Ari Alibhai speaks at the International Computer Hacking and Intellectual Property Programme in Budapest

The week-long event is organised by the US Dept of Justice and US Department of State and will bring together participants from Hungary, Romania, Bulgaria, Moldova, and Ukraine to discuss investigative and prosecutorial methods related to cybercrime and digital piracy.

Ari Alibhai speaks on day three when digital piracy will be considered in-depth.  Case studies will be provided from the U.S. with presenters from US DOJ’s Computer Crime and Intellectual Property Section (CCIPS).  Ari will present on illicit Streaming and the Premier League discussing the Flawless investigation and prosecution.

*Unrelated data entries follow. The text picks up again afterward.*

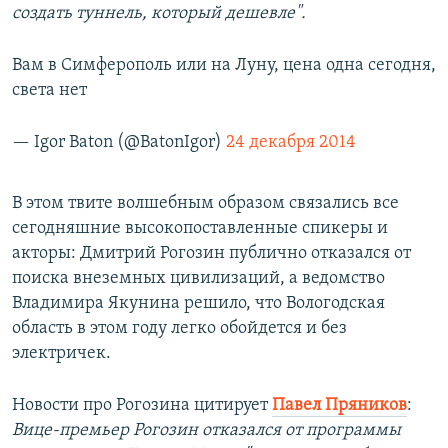
создать туннель, который дешевле".
Вам в Симферополь или на Луну, цена одна сегодня,
света нет
— Igor Baton (@BatonIgor)
24 декабря 2014
В этом твите волшебным образом связались все
сегодняшние высокопоставленные спикеры и
акторы: Дмитрий Рогозин публично отказался от
поиска внеземных цивилизаций, а ведомство
Владимира Якунина решило, что Вологодская
область в этом году легко обойдется и без
электричек.
Новости про Рогозина цитирует
Павел Пряников
:
Вице-премьер Рогозин отказался от программы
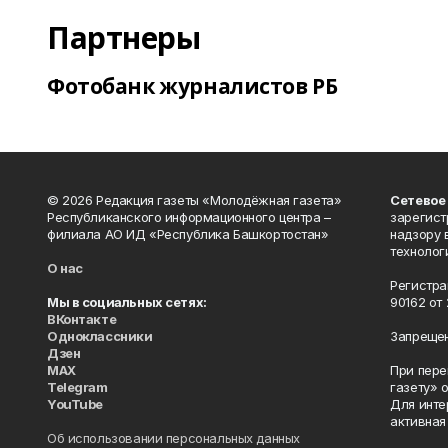
Партнеры
Фотобанк журналистов РБ
© 2026 Редакция газеты «Молодёжная газета»
Сетевое
Республиканского информационного центра –
зарегист
филиала АО ИД «Республика Башкортостан»
надзору 
технолог
О нас
Регистра
Мы в социальных сетях:
90162 от 
ВКонтакте
Одноклассники
Запрещен
Дзен
MAX
При пере
Telegram
газету» 
YouTube
Для инте
активная
Об использовании персональных данных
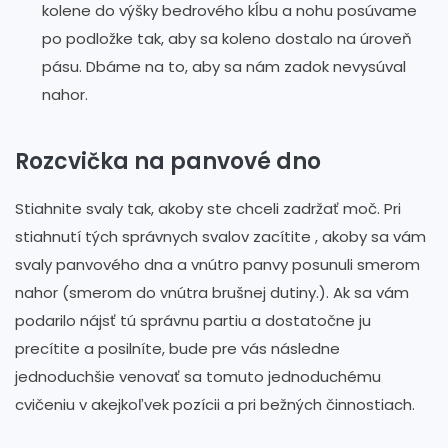
kolene do výšky bedrového kĺbu a nohu posúvame
po podložke tak, aby sa koleno dostalo na úroveň
pásu. Dbáme na to, aby sa nám zadok nevysúval
nahor.
Rozcvička na panvové dno
Stiahnite svaly tak, akoby ste chceli zadržať moč. Pri
stiahnutí tých správnych svalov zacítite , akoby sa vám
svaly panvového dna a vnútro panvy posunuli smerom
nahor (smerom do vnútra brušnej dutiny.). Ak sa vám
podarilo nájsť tú správnu partiu a dostatočne ju
precítite a posilníte, bude pre vás následne
jednoduchšie venovať sa tomuto jednoduchému
cvičeniu v akejkoľvek pozícii a pri bežných činnostiach.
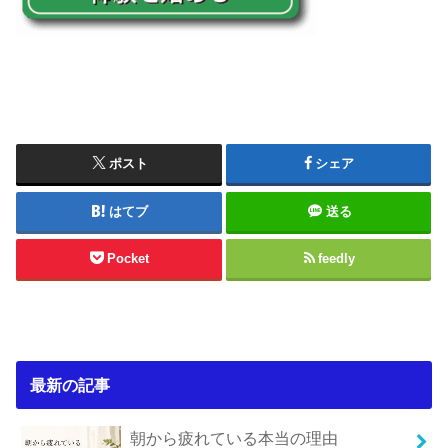
ポスト
シェア
はてブ
送る
Pocket
feedly
最新の記事
朝から疲れている本当の理由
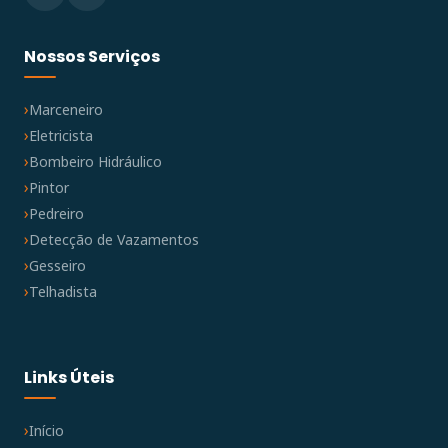
Nossos Serviços
Marceneiro
Eletricista
Bombeiro Hidráulico
Pintor
Pedreiro
Detecção de Vazamentos
Gesseiro
Telhadista
Links Úteis
Início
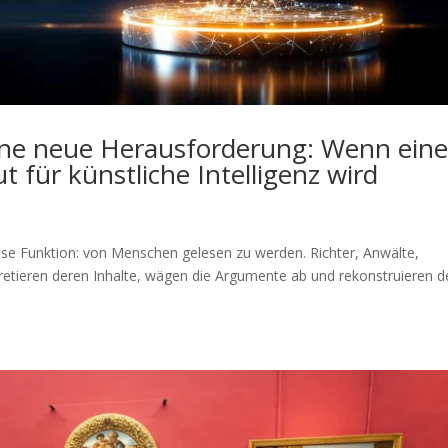
 eine neue Herausforderung: Wenn ein
 für künstliche Intelligenz wird
ise Funktion: von Menschen gelesen zu werden. Richter, Anwälte,
pretieren deren Inhalte, wägen die Argumente ab und rekonstruieren 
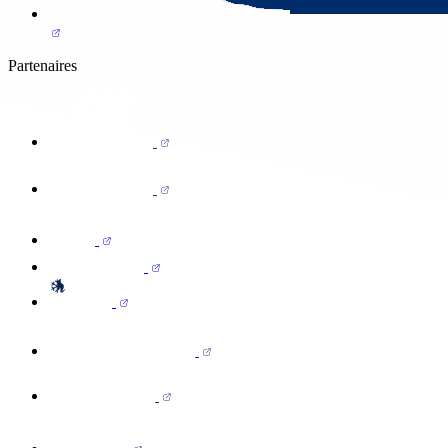
Partenaires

Ari Alibhai specialises in the private prosecution of criminal intellectual property infringement.  He acts for multinational corporate clients in music, film, sport and broadcast media, including the Premier League, FACT, Sky and BT Sport (now TNT). He is at the forefront of ground-breaking and precedent setting cases, having undertaken almost 100 private prosecutions over a 20 year period, with an increasing focus on broadcast piracy and illicit streaming.

Ari has unique experience building and developing private prosecution systems for rights' holders, brand owners and broadcasters defrauded through piracy, and has done so for many clients including the Premier League, SKY, FACT, The British Recorded Music Industry and Virgin Media Ltd.   Ari has used his experience to train and advise the National Trading Standards Service, the Public Prosecution Service for Northern Ireland and the Crown Prosecution Service in the prosecution of intellectual property crime. For the past ten years Ari has focused on the prosecution of Organised Crime Groups responsible for the operation of large scale Illicit Streaming Services (ISS), the most significant of which concerned the Flawless ISS.

Trading under the names Flawless, Shared VPS and Optimal (also known as Cosmic), the fraudulent pay-tv services in this case generated in excess of £7 million in just five years. The ISS involved more than 50,000 customers and resellers, and 30 employees, one of which was positioned undercover at a specialist anti-piracy company.  The organisations offered illegal access to watch Premier League matches, hundreds of channels from around the world and tens of thousands of on-demand films and TV shows. It is understood to be the world’s largest-ever prosecution of an illegal streaming network and resulted in five people being sentenced in June 2023 to a total of more than thirty years’ imprisonment after being found guilty of conspiracy to defraud, money laundering and contempt of court. The investigation and prosecution undertaken by the Premier League was supported by a number of organisations including the Metropolitan Police, Hammersmith & Fulham Council’s Trading Standards team and the anti-piracy organisation, FACT.

The event forms part of the U.S. Department of Justice Overseas Prosecutorial Development, Assistance and Training programme.